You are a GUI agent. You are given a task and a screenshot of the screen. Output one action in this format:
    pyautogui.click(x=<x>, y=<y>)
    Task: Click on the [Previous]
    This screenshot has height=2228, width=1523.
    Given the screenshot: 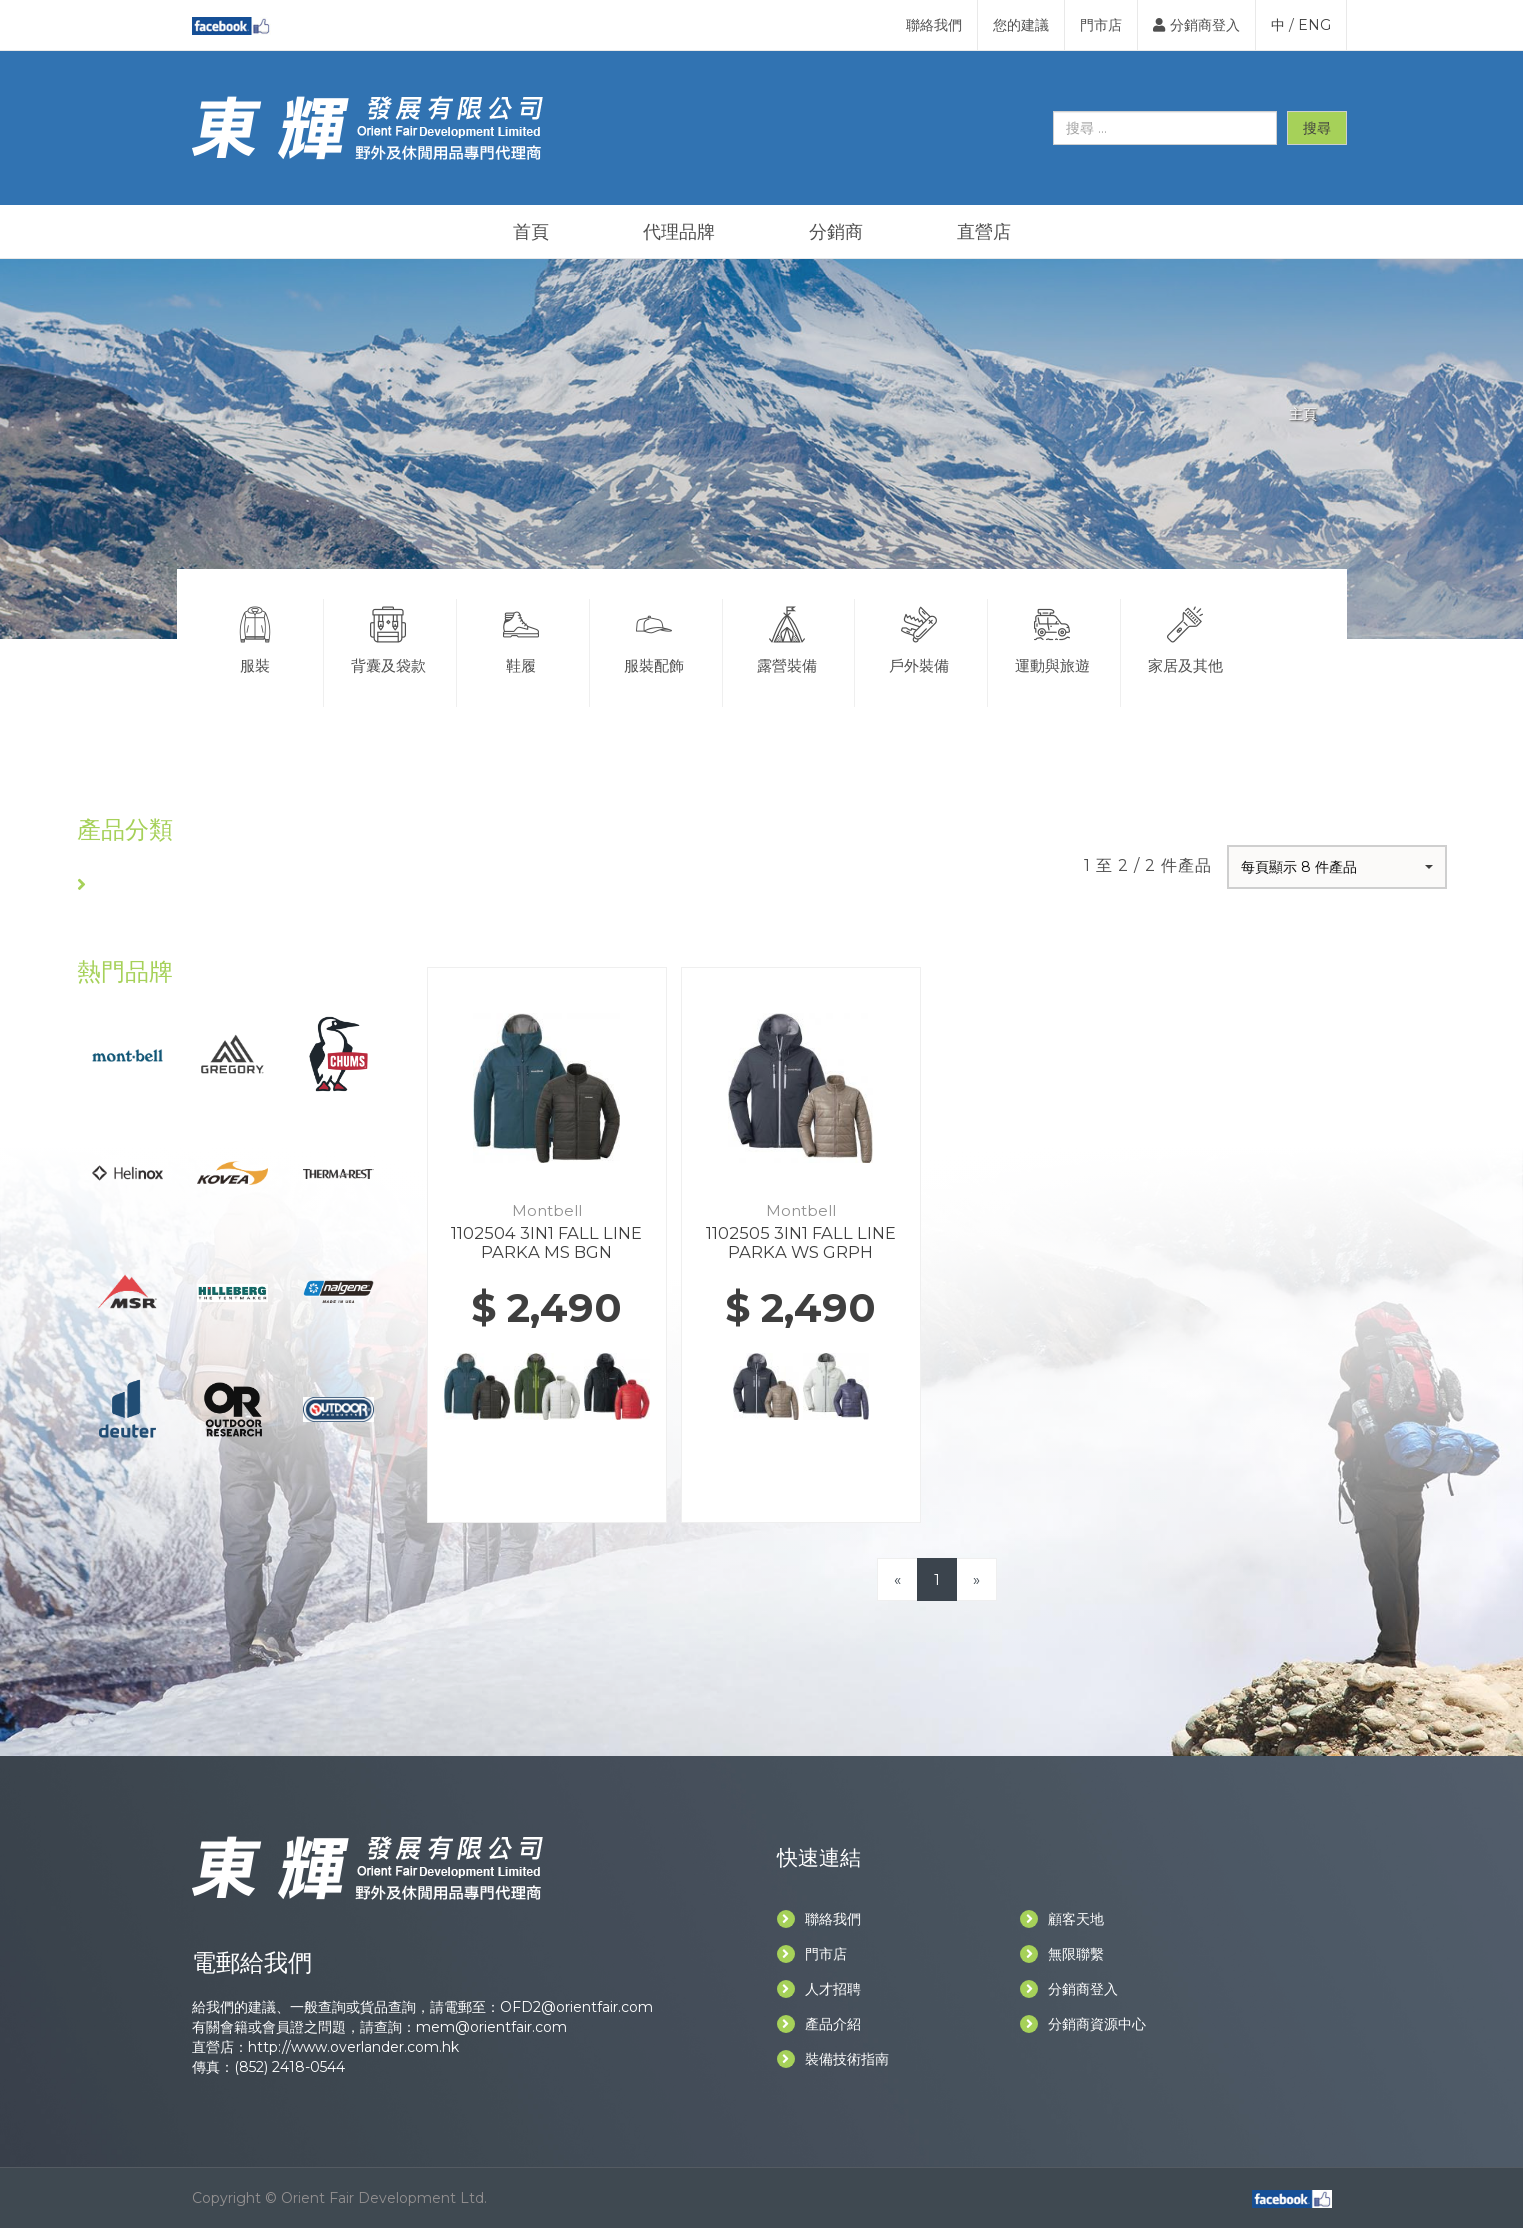 What is the action you would take?
    pyautogui.click(x=897, y=1579)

Brief: Begin with the first line of the listing and copy exactly through the line that contains "This screenshot has", please, keeping both ends and leaving out everything after.

Task result:
You are a GUI agent. You are given a task and a screenshot of the screen. Output one action in this format:
    pyautogui.click(x=<x>, y=<y>)
    Task: Click on the [Previous]
    This screenshot has height=2228, width=1523.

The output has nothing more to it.